Furthermore, to dismiss the environmental argument against having microbeads in cosmetic products, the page states: ‘The science to date shows the breakdown of larger plastics to be the primary source of plastics in the ocean, not microbeads.’
One of the stats that came up in the recent parliamentary debate on the microbead ban was that: ‘it is estimated that 86 tonnes of microplastics are released into the environment each year in the UK from facial exfoliators alone’.
That’s a lot of plastic!
So yes, perhaps the larger plastics are the ‘primary source’, but why does that mean we should not worry about smaller contributors like microbeads? They are still contributing, they are still harmful to the environment, and their inclusion in cosmetic products is / was far from necessary.
For us, pages like this with their over-simplified, self-serving statements emphasise how important it is to do your own research and make your own decisions.
A closer look at the individual ingredients
In this section we’ll look at the most common components found in toothpaste, and some of the arguments that have been presented for and against them.
Although we mostly look at products within a UK context here at Electric Teeth, throughout this article we refer to the U.S Food & Drug Administration (FDA) because it tends to have more information listed on its site about individual chemicals than it’s UK equivalent, the Medicines and Healthcare products Regulatory Agency (MHRA). The two do work closely with each other and share information, as is outlined here.
People have been mixing substances together throughout history, as far back as Egyptian times, to clean teeth. Abrasives are used to cause a small amount of enamel erosion. Small particles act like an exfoliant to target biofilm on teeth. Abrasive particles nowadays are made from aluminium hydroxide, hydrated silica, hydrated alumina, calcium carbonate, calcium hydrogen phosphates and hydroxyapatite.
A radioactive abrasive index is used to measure how abrasive toothpaste is. Toothpaste has been linked to a greater incidence of abrasion, though it seems that hard bristles and fervent brushing is the primary cause. Symptoms include sensitive teeth and receding gums. Too much abrasion can cause problems, but without an abrasive, you won’t achieve a comprehensive clean or polish. Tartar control and whitening toothpastes are known to be slightly more abrasive.
Non-abrasive toothpaste brands
Some of the most abrasive toothpastes on the market include Colgate Tartar Control and Crest Multicare Whitening.

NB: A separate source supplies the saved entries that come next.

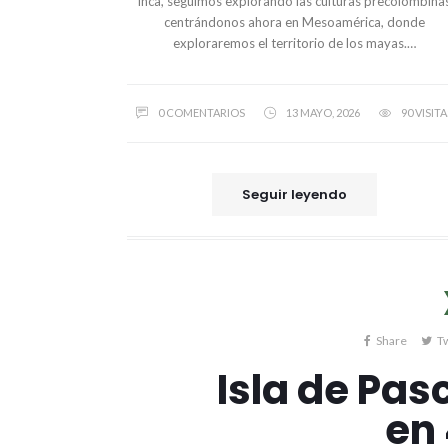
inca, seguimos explorando las culturas precolombina
centrándonos ahora en Mesoamérica, donde
exploraremos el territorio de los mayas.…
0 COMENTARIOS
13 MAYO, 2026
90 VISITA
Seguir leyendo
Share
T
Isla de Pas
en 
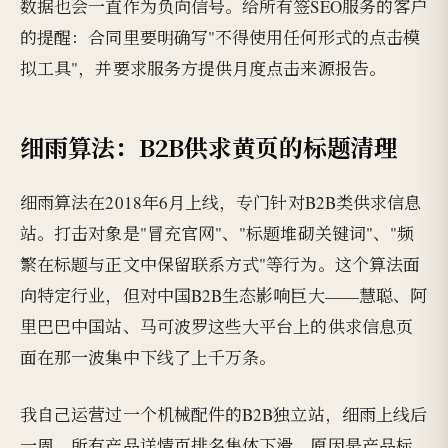
数据也会一直作为负向信号。给所有签SEO服务的客户
的提醒：合同里要明确写"不得使用任何形式的点击模
拟工具"，并要求服务方提供月度点击来源报告。
细雨算法：B2B供求黄页的标题清理
细雨算法在2018年6月上线，专门针对B2B类供求信息
站。打击对象是"冒充官网"、"标题堆砌关键词"、"频
繁在标题与正文中保留联系方式"等行为。这个算法面
向特定行业，但对中国B2B生态影响巨大——慧聪、阿
里巴巴中国站、马可波罗这些大平台上的供求信息页
面在那一波集中下线了上千万条。
我自己运营过一个机械配件的B2B独立站，细雨上线后
一周，所有产品详情页排名集体下滑。原因是产品标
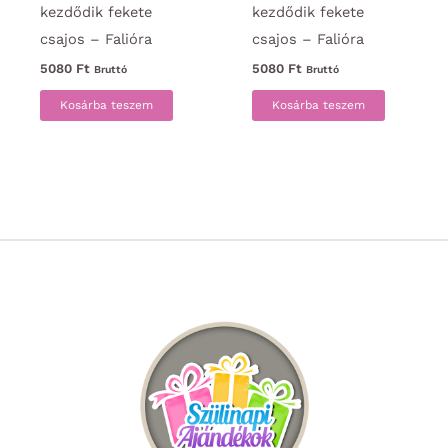
kezdődik fekete
kezdődik fekete
csajos – Falióra
csajos – Falióra
5080
Ft
5080
Ft
Bruttó
Bruttó
Kosárba teszem
Kosárba teszem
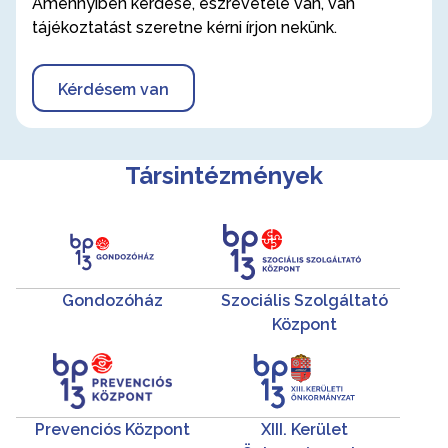
Amennyiben kérdése, észrevétele van, van
tájékoztatást szeretne kérni írjon nekünk.
Kérdésem van
Társintézmények
Gondozóház
Szociális Szolgáltató
Központ
Prevenciós Központ
XIII. Kerület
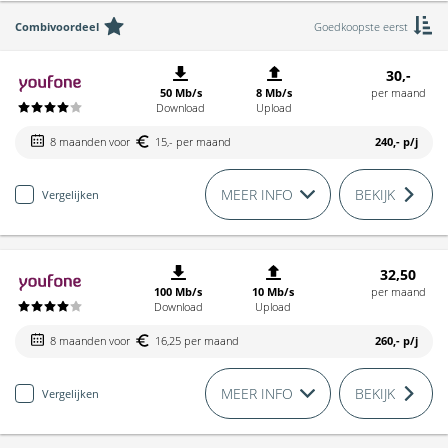
Combivoordeel
Goedkoopste eerst
30,-
50 Mb/s
8 Mb/s
per maand
Download
Upload
8 maanden voor
15,- per maand
240,-
p/j
MEER INFO
BEKIJK
Vergelijken
32,50
100 Mb/s
10 Mb/s
per maand
Download
Upload
8 maanden voor
16,25 per maand
260,-
p/j
MEER INFO
BEKIJK
Vergelijken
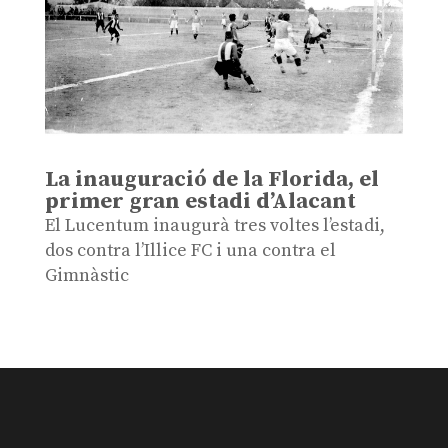
La inauguració de la Florida, el
primer gran estadi d’Alacant
El Lucentum inaugurà tres voltes l’estadi,
dos contra l’Illice FC i una contra el
Gimnàstic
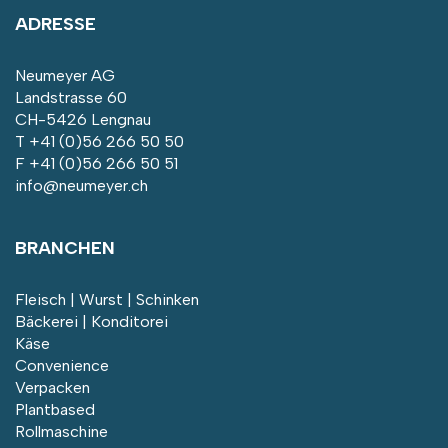
ADRESSE
Neumeyer AG
Landstrasse 60
CH-5426 Lengnau
T
+41 (0)56 266 50 50
F +41 (0)56 266 50 51
info@neumeyer.ch
BRANCHEN
Fleisch | Wurst | Schinken
Bäckerei | Konditorei
Käse
Convenience
Verpacken
Plantbased
Rollmaschine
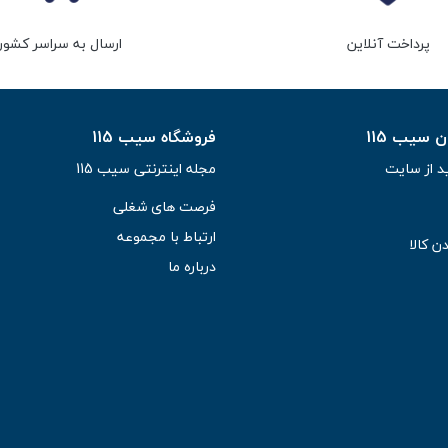
پرداخت آنلاین
ارسال به سراسر کشور
سیب 115
فروشگاه سیب 115
د از سایت
مجله اینترنتی سیب 115
فرصت های شغلی
ارتباط با مجموعه
ن کالا
درباره ما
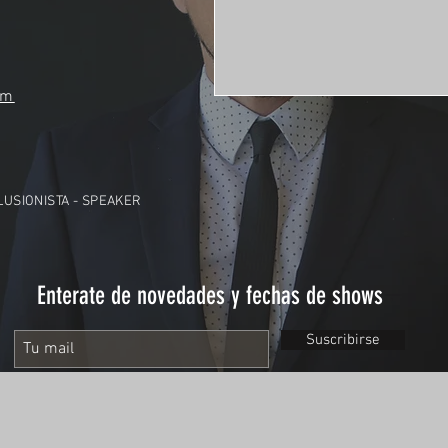
om
ILUSIONISTA - SPEAKER
Enterate de novedades y fechas de shows
Suscribirse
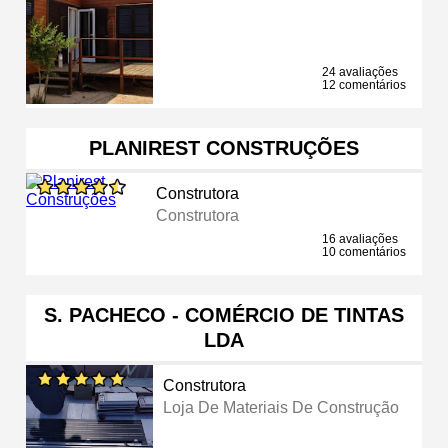
24 avaliações
12 comentários
PLANIREST CONSTRUÇÕES
Construtora
Construtora
16 avaliações
10 comentários
S. PACHECO - COMÉRCIO DE TINTAS
LDA
Construtora
Loja De Materiais De Construção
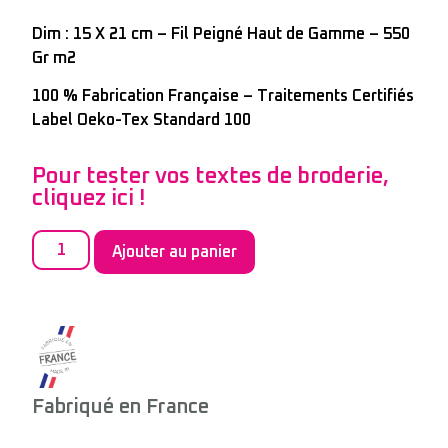
Dim : 15 X 21 cm – Fil Peigné Haut de Gamme – 550
Gr m2
100 % Fabrication Française – Traitements Certifiés
Label Oeko-Tex Standard 100
Pour tester vos textes de broderie,
cliquez ici !
Ajouter au panier
Fabriqué en France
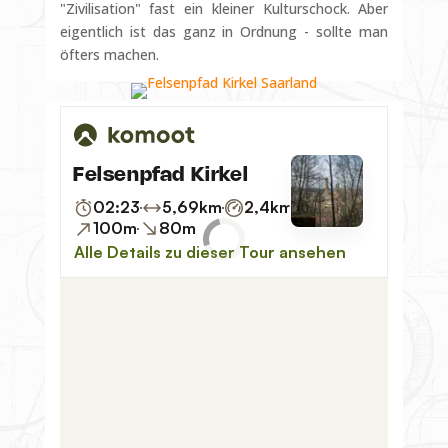
"Zivilisation" fast ein kleiner Kulturschock. Aber
eigentlich ist das ganz in Ordnung - sollte man
öfters machen.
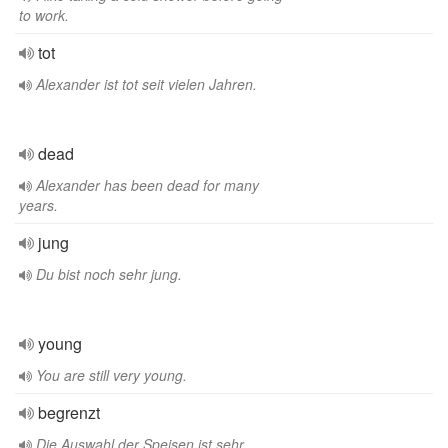
to work.
tot
Alexander ist tot seit vielen Jahren.
dead
Alexander has been dead for many
years.
jung
Du bist noch sehr jung.
young
You are still very young.
begrenzt
Die Auswahl der Speisen ist sehr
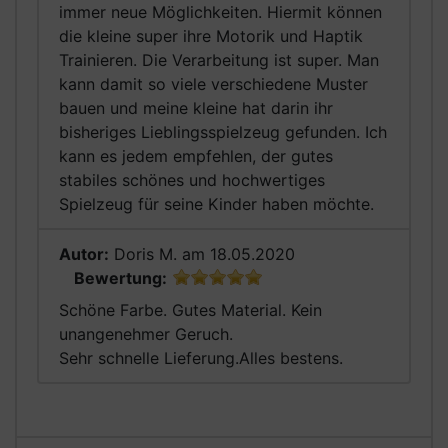
immer neue Möglichkeiten. Hiermit können
die kleine super ihre Motorik und Haptik
Trainieren. Die Verarbeitung ist super. Man
kann damit so viele verschiedene Muster
bauen und meine kleine hat darin ihr
bisheriges Lieblingsspielzeug gefunden. Ich
kann es jedem empfehlen, der gutes
stabiles schönes und hochwertiges
Spielzeug für seine Kinder haben möchte.
Autor:
Doris M.
am 18.05.2020
Bewertung:
Schöne Farbe. Gutes Material. Kein
unangenehmer Geruch.
Sehr schnelle Lieferung.Alles bestens.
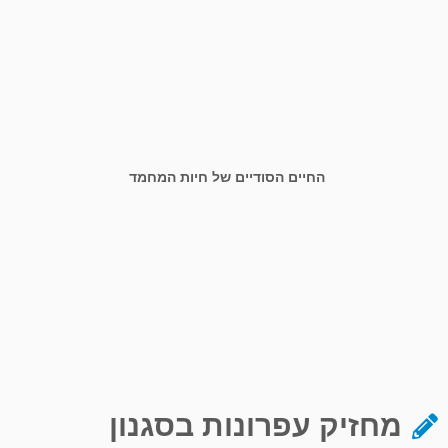
החיים הסודיים של חיות המחמד
מחזיק עפרונות בסגנון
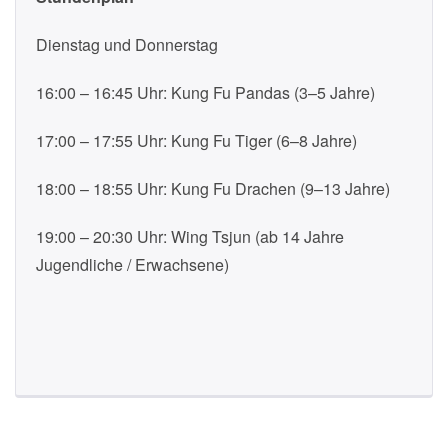
Dienstag und Donnerstag
16:00 – 16:45 Uhr: Kung Fu Pandas (3–5 Jahre)
17:00 – 17:55 Uhr: Kung Fu Tiger (6–8 Jahre)
18:00 – 18:55 Uhr: Kung Fu Drachen (9–13 Jahre)
19:00 – 20:30 Uhr: Wing Tsjun (ab 14 Jahre
Jugendliche / Erwachsene)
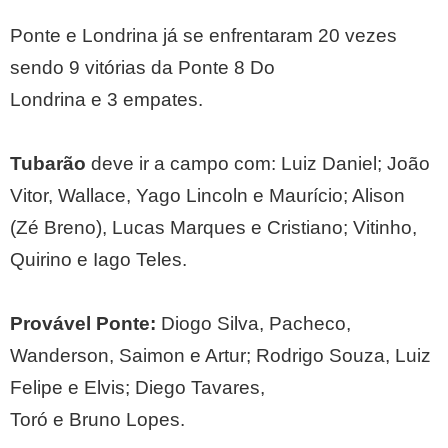
Ponte e Londrina já se enfrentaram 20 vezes
sendo 9 vitórias da Ponte 8 Do
Londrina e 3 empates.
Tubarão
deve ir a campo com: Luiz Daniel; João
Vitor, Wallace, Yago Lincoln e Maurício; Alison
(Zé Breno), Lucas Marques e Cristiano; Vitinho,
Quirino e Iago Teles.
Provável Ponte:
Diogo Silva, Pacheco,
Wanderson, Saimon e Artur; Rodrigo Souza, Luiz
Felipe e Elvis; Diego Tavares,
Toró e Bruno Lopes.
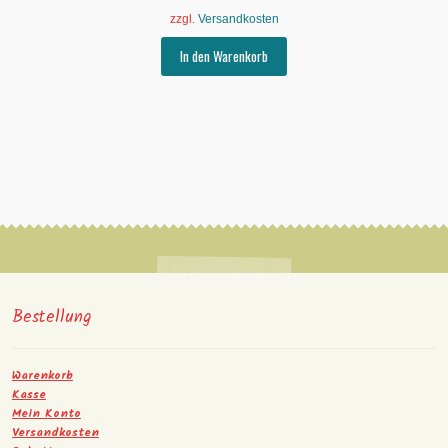
zzgl.
Versandkosten
In den Warenkorb
Bestellung
Warenkorb
Kasse
Mein Konto
Versandkosten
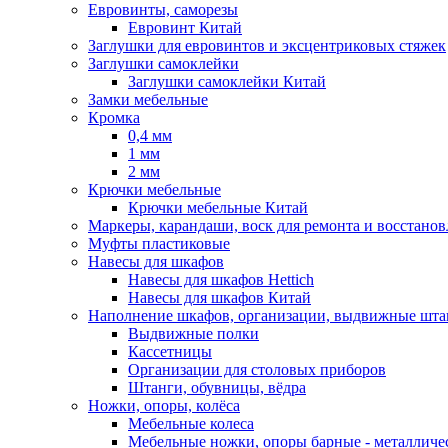
Евровинты, саморезы
Евровинт Китай
Заглушки для евровинтов и эксцентриковых стяжек
Заглушки самоклейки
Заглушки самоклейки Китай
Замки мебельные
Кромка
0,4 мм
1 мм
2 мм
Крючки мебельные
Крючки мебельные Китай
Маркеры, карандаши, воск для ремонта и восстано
Муфты пластиковые
Навесы для шкафов
Навесы для шкафов Hettich
Навесы для шкафов Китай
Наполнение шкафов, организации, выдвижные шта
Выдвижные полки
Кассетницы
Организации для столовых приборов
Штанги, обувницы, вёдра
Ножки, опоры, колёса
Мебельные колеса
Мебельные ножки, опоры барные - металлич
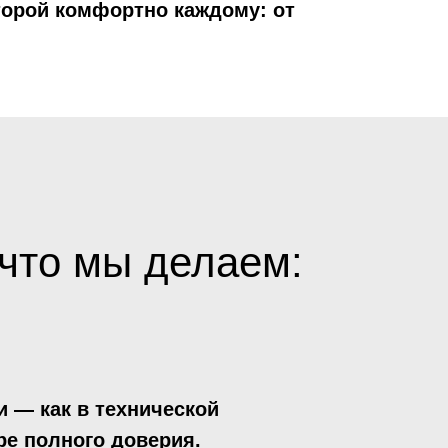
торой комфортно каждому: от
что мы делаем:
 — как в технической
ре полного доверия.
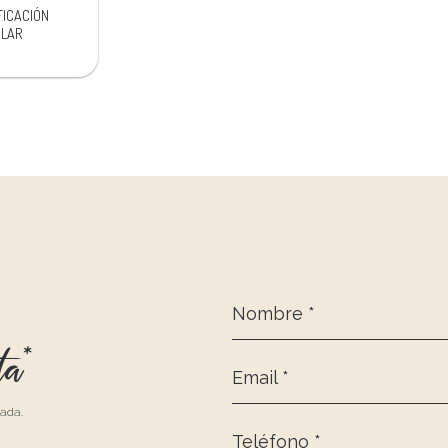
FICACIÓN
ILAR
Nombre *
ta*
Email *
zada.
Teléfono *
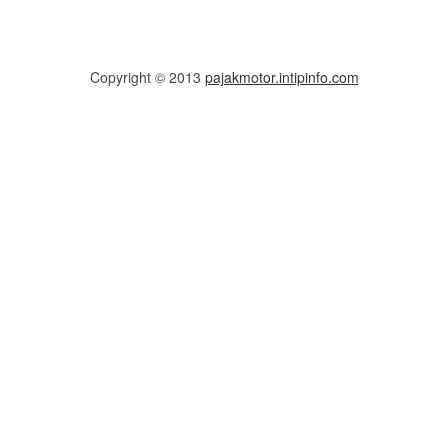
Copyright © 2013
pajakmotor.intipinfo.com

Toothbrush abrasion can be avoided by using low-abrasive toothpastes. Freysmiles Orthodontics have published a list of best-selling toothpaste alongside their abrasive index. Anything below 70-80 RDA on the index is considered low-abrasive.
Fluoride is an additive used to remineralise teeth, which helps strengthen dental enamel. Without vital mineralization, decalcification can occur, which looks like white spots on the tooth. Fluoride is naturally present in some water sources, plants and animals. The most common fluoride additives in toothpaste include sodium fluoride and stannous fluoride.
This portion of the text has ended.